Por  Hernán Vergara Mardones

La bioequivalencia entendida como la comprobación de la calidad, eficacia y seguridad de un medicamento de réplica respecto a un innovador considerado como un referente óptimo, tiene como objetivo principal habilitar la intercambiabilidad entre ellos.

Es, por cierto, una medida muy atinada y necesaria para permitir el acceso a buenos medicamentos de sectores poblacionales de recursos insuficientes para optar a medicamentos de alto costo.

Las agencias reguladoras de cada país son las encargadas de efectuar los estudios y mediciones conducentes a acreditar las bioequivalencias que se requieren.

Para ello se practican pruebas “in vitro” e “in vivo”, según el medicamento a calificar como bioequivalente. Obviamente, estos estudios deben ser hechos de la mejor manera posible, de acuerdo a normas y exigencias claramente establecidas.

Lamentablemente, no siempre se actúa de esta manera y así surgen dudas y temores respecto a los resultados y al uso de los medicamentos así calificados como bioequivalentes.

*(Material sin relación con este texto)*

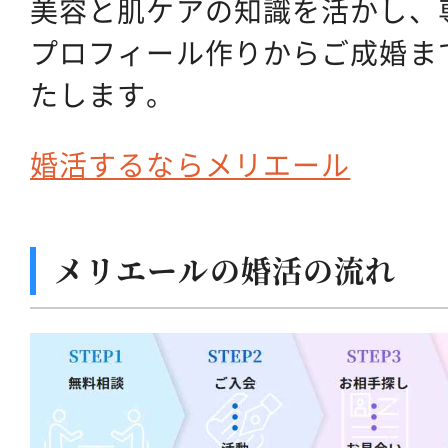
美容と肌ケアの知識を活かし、
プロフィール作りからご成婚ま
たします。
婚活するならメリエール
メリエールの婚活の流れ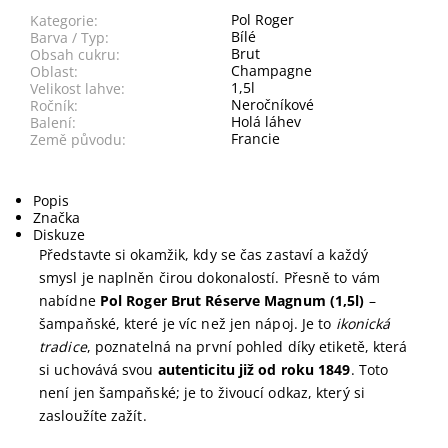
Pol Roger
Kategorie:
Bílé
Barva / Typ:
Brut
Obsah cukru:
Champagne
Oblast:
1,5l
Velikost lahve:
Neročníkové
Ročník:
Holá láhev
Balení:
Francie
Země původu:
Popis
Značka
Diskuze
Představte si okamžik, kdy se čas zastaví a každý
smysl je naplněn čirou dokonalostí. Přesně to vám
nabídne
Pol Roger Brut Réserve Magnum (1,5l)
–
šampaňské, které je víc než jen nápoj. Je to
ikonická
tradice
, poznatelná na první pohled díky etiketě, která
si uchovává svou
autenticitu již od roku 1849
. Toto
není jen šampaňské; je to živoucí odkaz, který si
zasloužíte zažít.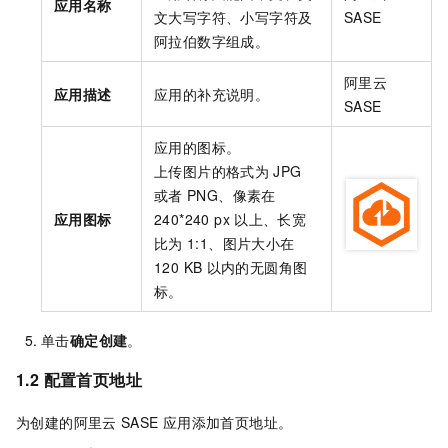
应用名称
文大写字符、小写字符及
SASE
阿拉伯数字组成。
阿里云
应用描述
应用的补充说明。
SASE
应用的图标。
上传图片的格式为
JPG
或者
PNG、像素在
应用图标
240*240 px
以上、长宽
比为
1:1、图片大小在
120 KB
以内的无圆角图
标。
单击
确定创建
。
1.2 配置首页地址
为创建的阿里云
SASE
应用添加首页地址。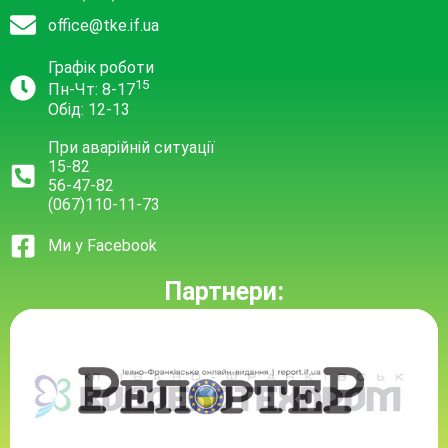
office@tke.if.ua
Графік роботи
15
Пн-Чт: 8-17
Обід: 12-13
При аварійній ситуації
15-82
56-47-82
(067)110-11-73
Ми у Facebook
Партнери: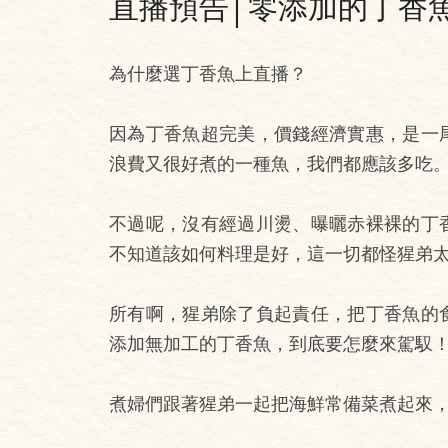
直播預告│零添加的丁香
為什麼選丁香魚上直播？
因為丁香魚超完美，價錢經濟實惠，是一
浪費又很好煮的一種魚，我們都應該多吃
不過呢，沒有經過川燙、曝曬赤裸裸的丁
不知道該如何料理是好，這一切都怪猩弟
所有啊，猩弟除了負起責任，把丁香魚的
添加無加工的丁香魚，到底要怎麼來駕馭
煮婦們跟著猩弟一起把海鮮常備菜煮起來，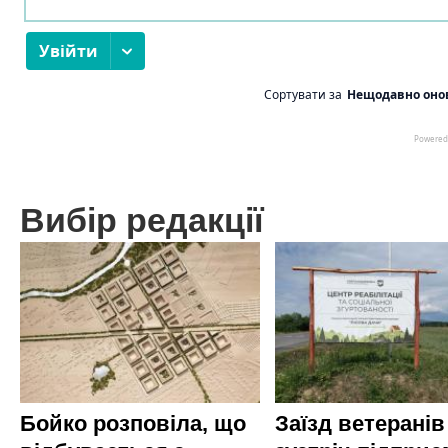
Вибір редакції
Бойко розповіла, що
Заїзд ветеранів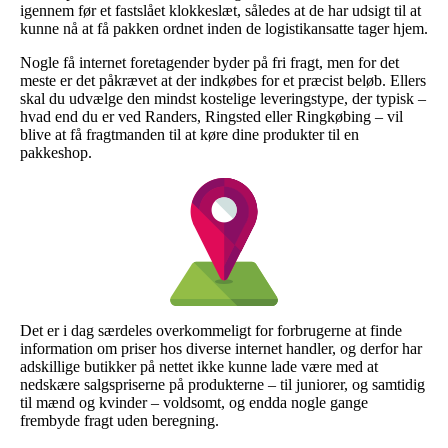
igennem før et fastslået klokkeslæt, således at de har udsigt til at
kunne nå at få pakken ordnet inden de logistikansatte tager hjem.
Nogle få internet foretagender byder på fri fragt, men for det
meste er det påkrævet at der indkøbes for et præcist beløb. Ellers
skal du udvælge den mindst kostelige leveringstype, der typisk –
hvad end du er ved Randers, Ringsted eller Ringkøbing – vil
blive at få fragtmanden til at køre dine produkter til en
pakkeshop.
Det er i dag særdeles overkommeligt for forbrugerne at finde
information om priser hos diverse internet handler, og derfor har
adskillige butikker på nettet ikke kunne lade være med at
nedskære salgspriserne på produkterne – til juniorer, og samtidig
til mænd og kvinder – voldsomt, og endda nogle gange
frembyde fragt uden beregning.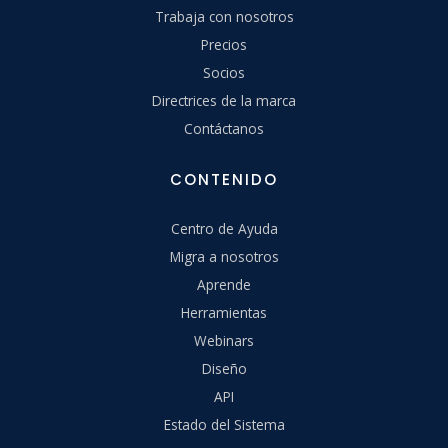
Trabaja con nosotros
Precios
Socios
Directrices de la marca
Contáctanos
CONTENIDO
Centro de Ayuda
Migra a nosotros
Aprende
Herramientas
Webinars
Diseño
API
Estado del Sistema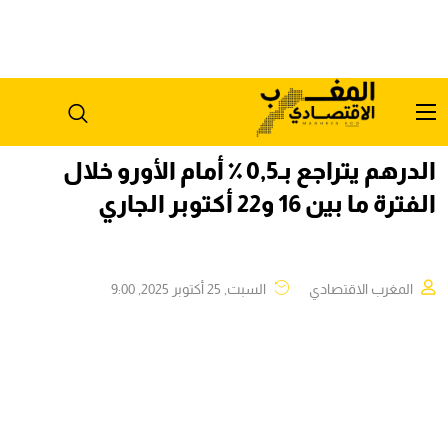
الدرهم يتراجع بـ0,5 ٪ أمام الأورو خلال
الفترة ما بين 16 و22 أكتوبر الجاري
المغرب الاقتصادي
السبت, 25 أكتوبر 2025, 9:00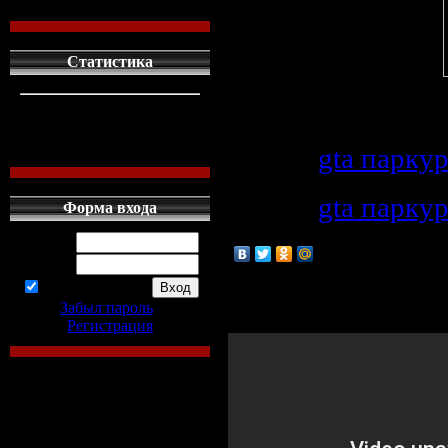
Статистика
Ссылки
кто сдесь
1
левых людей
1
наших местных
0
Файл:
gta паркур
Файл:
gta паркур
Форма входа
Логин:
Пароль:
запомнить
Для поднятия нас
Забыл пароль
|
Регистрация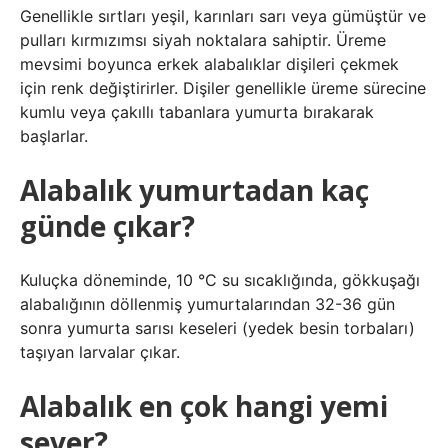
Genellikle sırtları yeşil, karınları sarı veya gümüştür ve
pulları kırmızımsı siyah noktalara sahiptir. Üreme
mevsimi boyunca erkek alabalıklar dişileri çekmek
için renk değiştirirler. Dişiler genellikle üreme sürecine
kumlu veya çakıllı tabanlara yumurta bırakarak
başlarlar.
Alabalık yumurtadan kaç
günde çıkar?
Kuluçka döneminde, 10 °C su sıcaklığında, gökkuşağı
alabalığının döllenmiş yumurtalarından 32-36 gün
sonra yumurta sarısı keseleri (yedek besin torbaları)
taşıyan larvalar çıkar.
Alabalık en çok hangi yemi
sever?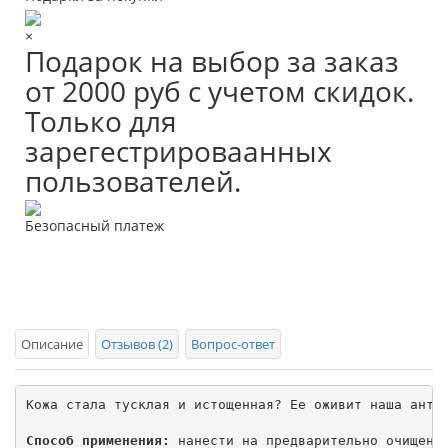
×
Подарок на выбор за заказ
от 2000 руб с учетом скидок.
Только для
зарегестрироваанных
пользователей.
Безопасный платеж
Описание
Отзывов (2)
Вопрос-ответ
Кожа стала тусклая и истощенная? Ее оживит наша анти
Способ применения:
 нанести на предварительно очищенну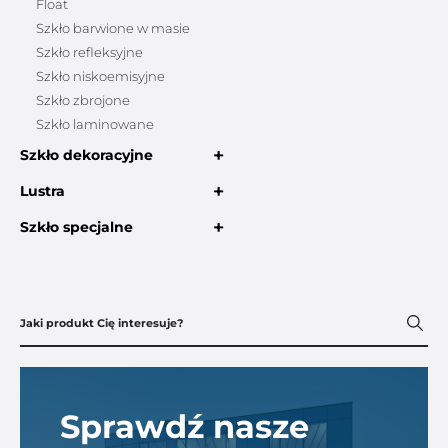
Float
Szkło barwione w masie
Szkło refleksyjne
Szkło niskoemisyjne
Szkło zbrojone
Szkło laminowane
+
Szkło dekoracyjne
+
Lustra
+
Szkło specjalne
Sprawdź nasze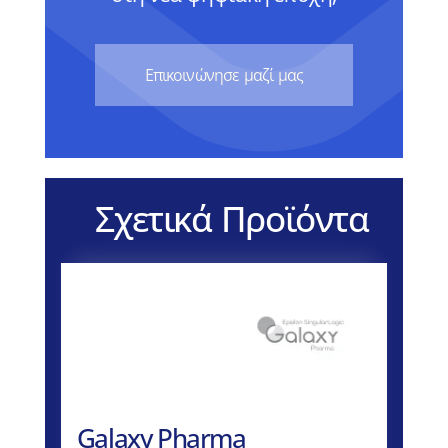
Eπικοινώνησε μαζί μας
Σχετικά Προϊόντα
Galaxy Pharma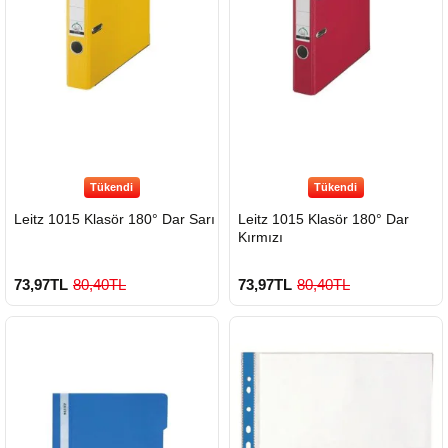
Tükendi
Tükendi
Leitz 1015 Klasör 180° Dar Sarı
Leitz 1015 Klasör 180° Dar
Kırmızı
73,97TL
80,40TL
73,97TL
80,40TL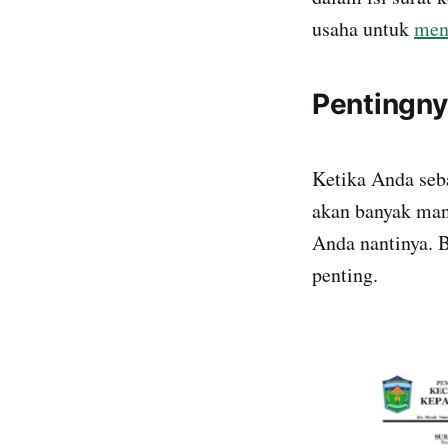
usaha untuk
men
Pentingny
Ketika Anda seb
akan banyak man
Anda nantinya. B
penting.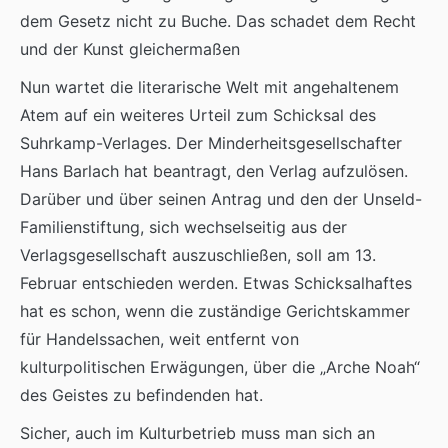
dem Gesetz nicht zu Buche. Das schadet dem Recht
und der Kunst gleichermaßen
Nun wartet die literarische Welt mit angehaltenem
Atem auf ein weiteres Urteil zum Schicksal des
Suhrkamp-Verlages. Der Minderheitsgesellschafter
Hans Barlach hat beantragt, den Verlag aufzulösen.
Darüber und über seinen Antrag und den der Unseld-
Familienstiftung, sich wechselseitig aus der
Verlagsgesellschaft auszuschließen, soll am 13.
Februar entschieden werden. Etwas Schicksalhaftes
hat es schon, wenn die zuständige Gerichtskammer
für Handelssachen, weit entfernt von
kulturpolitischen Erwägungen, über die „Arche Noah“
des Geistes zu befindenden hat.
Sicher, auch im Kulturbetrieb muss man sich an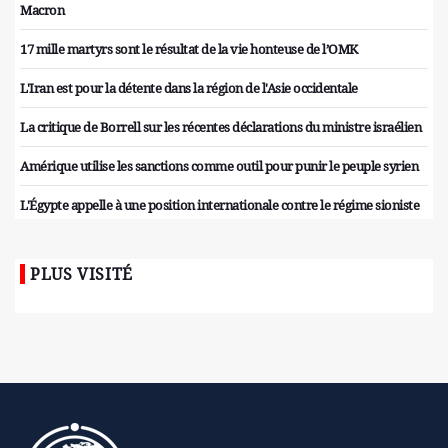
Macron
17 mille martyrs sont le résultat de la vie honteuse de l’OMK
L'Iran est pour la détente dans la région de l'Asie occidentale
La critique de Borrell sur les récentes déclarations du ministre israélien
Amérique utilise les sanctions comme outil pour punir le peuple syrien
L'Égypte appelle à une position internationale contre le régime sioniste
PLUS VISITÉ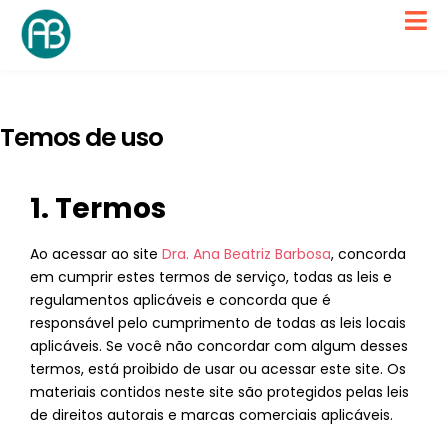
Temos de uso
1. Termos
Ao acessar ao site
Dra. Ana Beatriz Barbosa
, concorda
em cumprir estes termos de serviço, todas as leis e
regulamentos aplicáveis ​​e concorda que é
responsável pelo cumprimento de todas as leis locais
aplicáveis. Se você não concordar com algum desses
termos, está proibido de usar ou acessar este site. Os
materiais contidos neste site são protegidos pelas leis
de direitos autorais e marcas comerciais aplicáveis.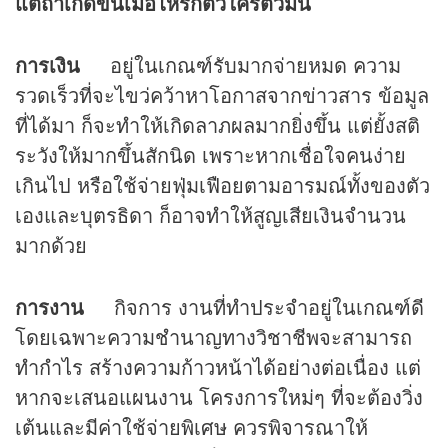
แต่ถ้าเกิดขึ้นเมื่อไหร่ก็ตัวใครตัวมัน
การเงิน
อยู่ในเกณฑ์รับมากจ่ายหมด ความ
รวดเร็วที่จะไขว่คว้าหาโอกาสจากข่าวสาร ข้อมูล
ที่ได้มา ก็จะทำให้เกิดลาภผลมากยิ่งขึ้น แต่ยั้งสติ
ระวังให้มากขึ้นสักนิด เพราะหากเชื่อใจคนง่าย
เกินไป หรือใช้จ่ายฟุ่มเฟือยตามอารมณ์ทั้งของตัว
เองและบุตรธิดา ก็อาจทำให้สูญเสียเงินจำนวน
มากด้วย
การงาน
กิจการ งานที่ทำประจำอยู่ในเกณฑ์ดี
โดยเฉพาะความชำนาญทางวิชาชีพจะสามารถ
ทำกำไร สร้างความก้าวหน้าได้อย่างต่อเนื่อง แต่
หากจะเสนอแผนงาน โครงการใหม่ๆ ที่จะต้องวิ่ง
เต้นและมีค่าใช้จ่ายพิเศษ ควรพิจารณาให้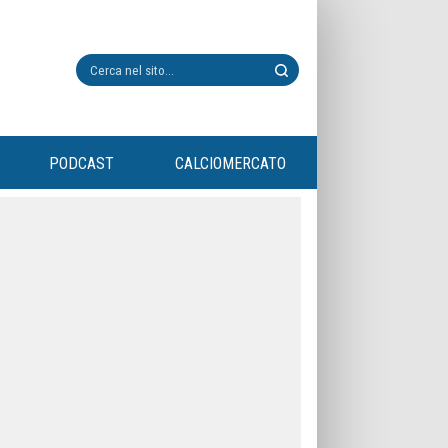
PODCAST
CALCIOMERCATO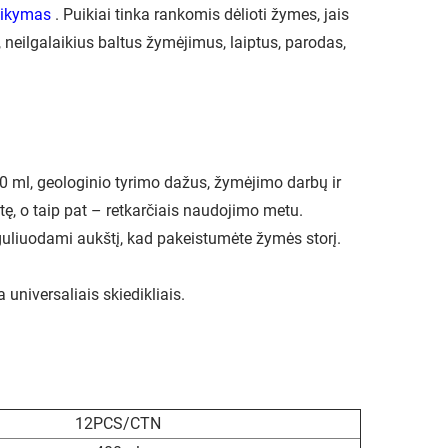
aikymas
. Puikiai tinka rankomis dėlioti žymes, jais
, neilgalaikius baltus žymėjimus, laiptus, parodas,
ml, geologinio tyrimo dažus, žymėjimo darbų ir
ę, o taip pat – retkarčiais naudojimo metu.
guliuodami aukštį, kad pakeistumėte žymės storį.
niversaliais skiedikliais.
12PCS/CTN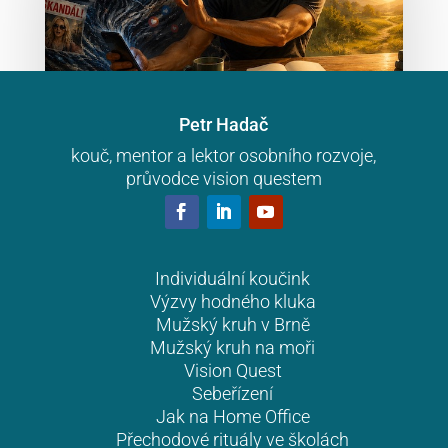
Petr Hadač
kouč, mentor a lektor osobního rozvoje,
[Pondělní inspirace #52]
průvodce vision questem
Zprávy nejsou vždy zprávy
Ráno. Ještě než pořádně vstanete, natáhnete se
pro telefon. A během první minuty, kdy jste
vzhůru, se na vás vysype válka z druhého konce
Individuální koučink
Výzvy hodného kluka
světa, vražda o dvě města dál, další…
Mužský kruh v Brně
Mužský kruh na moři
Vision Quest
Sebeřízení
Jak na Home Office
Přechodové rituály ve školách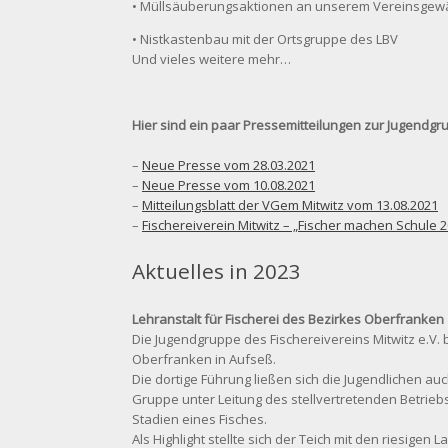
• Müllsäuberungsaktionen an unserem Vereinsgew
• Nistkastenbau mit der Ortsgruppe des LBV
Und vieles weitere mehr…
Hier sind ein paar Pressemitteilungen zur Jugendgr
–
Neue Presse vom 28.03.2021
–
Neue Presse vom 10.08.2021
–
Mitteilungsblatt der VGem Mitwitz vom 13.08.2021
–
Fischereiverein Mitwitz – „Fischer machen Schule 
Aktuelles in 2023
Lehranstalt für Fischerei des Bezirkes Oberfranken
Die Jugendgruppe des Fischereivereins Mitwitz e.V. 
Oberfranken in Aufseß.
Die dortige Führung ließen sich die Jugendlichen au
Gruppe unter Leitung des stellvertretenden Betrieb
Stadien eines Fisches.
Als Highlight stellte sich der Teich mit den riesigen 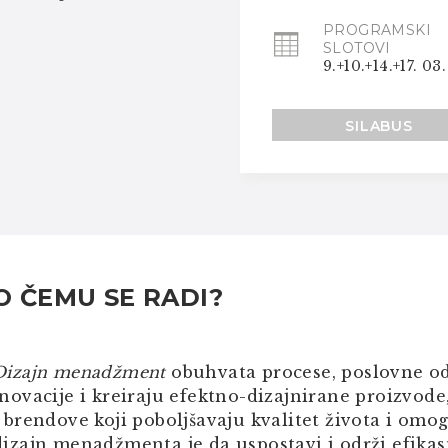
PROGRAMSKI
SLOTOVI
9.+10.+14.+17. 03.
SILABUS
O ČEMU SE RADI?
Dizajn menadžment
obuhvata procese, poslovne odl
inovacije i kreiraju efektno-dizajnirane proizvode
i brendove koji poboljšavaju kvalitet života i omo
dizajn menadžmenta je da uspostavi i održi efik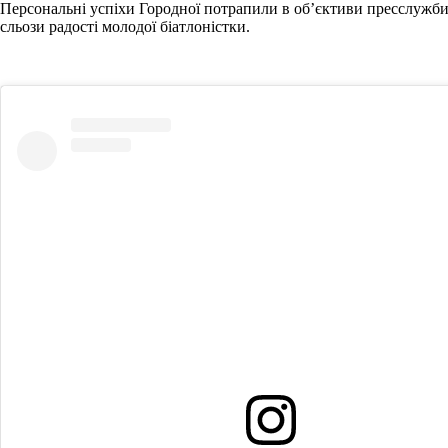
Персональні успіхи Городної потрапили в об’єктиви пресслужби
сльози радості молодої біатлоністки.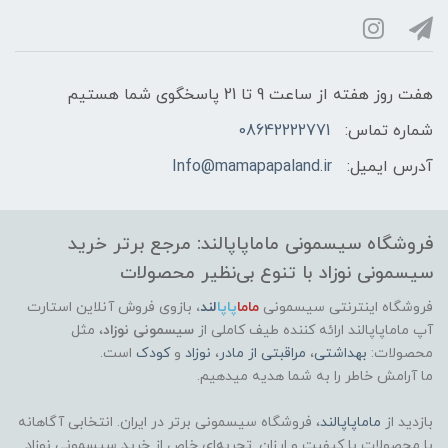
هفت روز هفته از ساعت 9 تا 21 پاسخگوی شما هستیم
شماره تماس:
08642222771
آدرس ایمیل:
Info@mamapapaland.ir
فروشگاه سیسمونی ماماپاپالند: مرجع برتر خرید
سیسمونی نوزاد با تنوع بی‌نظیر محصولات
فروشگاه اینترنتی سیسمونی
ماما
پاپا
لند
،
بازوی فروش آنلاین استارت
آپ ماماپاپالند
ارائه کننده طیف کاملی از
سیسمونی نوزاد
، مثل
محصولات:
بهداشتی
،
مراقبتی از مادر
،
نوزاد
و
کودک
است.
ما آرامش خاطر را به شما هدیه میدهیم.
بازدید از
ماماپاپالند
، فروشگاه سیسمونی برتر در ایران. انتخابی آگاهانه
با محصولات با کیفیت و ارزان. تجربه‌ای خاص از خرید سیسمونی نوزاد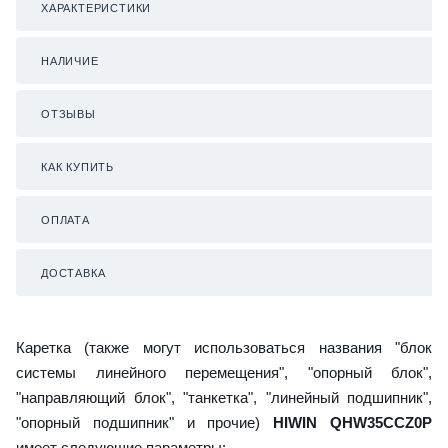
ХАРАКТЕРИСТИКИ
НАЛИЧИЕ
ОТЗЫВЫ
КАК КУПИТЬ
ОПЛАТА
ДОСТАВКА
Каретка (также могут использоваться названия "блок
системы линейного перемещения", "опорный блок",
"направляющий блок", "танкетка", "линейный подшипник",
"опорный подшипник" и прочие)
HIWIN QHW35CCZ0P
имеет следующие параметры:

Algo o mucho de esto ha sucedido en Chile, no obstante lo cual, las autoridades sanitarias y políticas tienen en curso una política de medicamentos bioequivalentes que, supuestamente, cumplen con las normas establecidas y por ello son eficaces.

Al mismo tiempo, Anamed acepta o rechaza la acreditación de la BE de productos extranjeros que postulen ingresar al país, según una apreciación casuística no siempre avalada por antecedentes consistentes.

Así, por ejemplo, suelen rechazarse BE acreditadas en Corea del Sur e India, cuyos desarrollos tecnológicos farmacéuticos son muy superiores al nuestro.

A falta de recursos y experiencia disponibles en Chile, un procedimiento apropiado sería establecer una tabla de referencia y aceptar las bioequivalencias acreditadas por los países de procedencia que figuren con una clasificación idónea.

De esta manera se asegurarían en Chile bioequivalencias suficientemente acreditadas.